_RECORDED INFORMATION_:
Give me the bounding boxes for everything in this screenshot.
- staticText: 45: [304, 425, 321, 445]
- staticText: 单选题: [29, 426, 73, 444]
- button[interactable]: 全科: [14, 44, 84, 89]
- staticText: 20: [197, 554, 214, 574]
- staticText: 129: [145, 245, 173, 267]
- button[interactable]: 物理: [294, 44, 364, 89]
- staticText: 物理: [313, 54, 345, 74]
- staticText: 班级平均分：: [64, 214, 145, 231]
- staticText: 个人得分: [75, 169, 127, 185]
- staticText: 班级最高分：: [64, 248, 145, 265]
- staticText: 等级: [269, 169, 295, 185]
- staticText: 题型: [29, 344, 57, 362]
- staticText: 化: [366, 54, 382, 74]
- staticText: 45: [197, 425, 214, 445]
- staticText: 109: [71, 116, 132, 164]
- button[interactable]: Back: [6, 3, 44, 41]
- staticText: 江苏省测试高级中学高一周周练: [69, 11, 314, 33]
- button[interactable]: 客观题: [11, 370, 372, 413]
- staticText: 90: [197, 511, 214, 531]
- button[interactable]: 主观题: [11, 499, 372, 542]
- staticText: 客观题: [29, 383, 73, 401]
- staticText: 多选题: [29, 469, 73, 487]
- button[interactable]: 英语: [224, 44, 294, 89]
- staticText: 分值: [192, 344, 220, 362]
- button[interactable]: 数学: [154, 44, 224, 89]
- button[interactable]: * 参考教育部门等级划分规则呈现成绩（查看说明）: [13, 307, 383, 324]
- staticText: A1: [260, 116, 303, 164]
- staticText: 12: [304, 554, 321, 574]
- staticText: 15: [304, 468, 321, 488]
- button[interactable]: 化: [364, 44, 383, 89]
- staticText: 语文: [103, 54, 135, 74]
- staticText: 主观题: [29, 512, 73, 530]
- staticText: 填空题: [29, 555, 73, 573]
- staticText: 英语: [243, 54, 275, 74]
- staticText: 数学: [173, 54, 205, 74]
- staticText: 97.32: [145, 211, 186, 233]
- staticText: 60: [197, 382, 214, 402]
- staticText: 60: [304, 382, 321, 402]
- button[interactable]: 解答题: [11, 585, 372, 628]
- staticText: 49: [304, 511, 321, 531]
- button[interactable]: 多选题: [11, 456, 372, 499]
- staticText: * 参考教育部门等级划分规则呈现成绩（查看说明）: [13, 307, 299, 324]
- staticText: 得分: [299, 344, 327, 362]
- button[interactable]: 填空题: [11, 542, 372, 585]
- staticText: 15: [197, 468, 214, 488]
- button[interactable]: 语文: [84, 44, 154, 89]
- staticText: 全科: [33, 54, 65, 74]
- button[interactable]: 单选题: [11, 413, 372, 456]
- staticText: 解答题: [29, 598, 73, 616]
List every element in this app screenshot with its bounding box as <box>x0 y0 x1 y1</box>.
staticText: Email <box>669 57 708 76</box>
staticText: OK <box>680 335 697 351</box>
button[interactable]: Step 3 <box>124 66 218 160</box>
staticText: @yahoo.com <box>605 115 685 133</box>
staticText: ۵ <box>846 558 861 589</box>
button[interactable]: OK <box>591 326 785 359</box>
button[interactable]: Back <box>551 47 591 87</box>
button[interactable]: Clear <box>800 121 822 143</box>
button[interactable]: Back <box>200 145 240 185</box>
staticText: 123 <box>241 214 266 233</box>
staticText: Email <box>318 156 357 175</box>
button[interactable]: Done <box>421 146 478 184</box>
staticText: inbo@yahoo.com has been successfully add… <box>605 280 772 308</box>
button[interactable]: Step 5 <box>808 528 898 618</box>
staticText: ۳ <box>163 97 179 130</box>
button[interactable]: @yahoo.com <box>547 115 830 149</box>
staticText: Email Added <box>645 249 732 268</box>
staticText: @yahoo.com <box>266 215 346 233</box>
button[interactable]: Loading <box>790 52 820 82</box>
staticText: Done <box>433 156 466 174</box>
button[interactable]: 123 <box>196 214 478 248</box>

_ACTION ITEM_: Look over the records. Copy the lines that include the word "this".

_ANSWER SECTION_:
Give me the bounding boxes for everything in this screenshot.
List every element in this app screenshot with its bounding box as <box>x0 y0 x1 y1</box>.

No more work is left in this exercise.